Exercise requirements:
Print the records below exactly, with no pictures.

Data records:
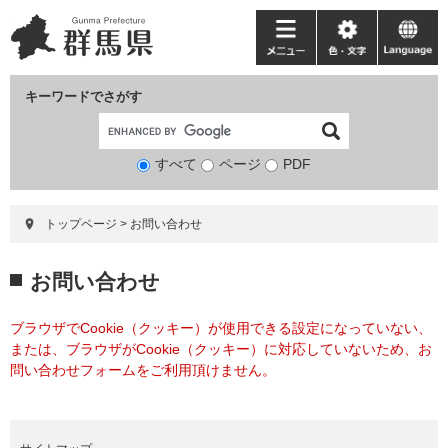
ペ
メ
ー
ニ
メ
色・
language
ジ
ュ
ニ
文
の
ー
ュ
字
キーワードでさがす
先
を
ー
頭
飛
で
ば
すべて
ページ
検
PDF
す。
し
索
て
対
本
トップページ
>
お問い合わせ
象
文
へ
本
お問い合わせ
文
ブラウザでCookie（クッキー）が使用できる設定になっていない、
または、ブラウザがCookie（クッキー）に対応していないため、お
問い合わせフォームをご利用頂けません。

Your response:
ペ
メ
ー
ニ
メ
色・
language
ジ
ュ
ニ
文
の
ー
ュ
字
キーワードでさがす
先
を
ー
頭
飛
で
ば
すべて
ページ
検
PDF
す。
し
索
て
対
本
トップページ
>
お問い合わせ
象
文
へ
本
お問い合わせ
文
ブラウザでCookie（クッキー）が使用できる設定になっていない、
または、ブラウザがCookie（クッキー）に対応していないため、お
問い合わせフォームをご利用頂けません。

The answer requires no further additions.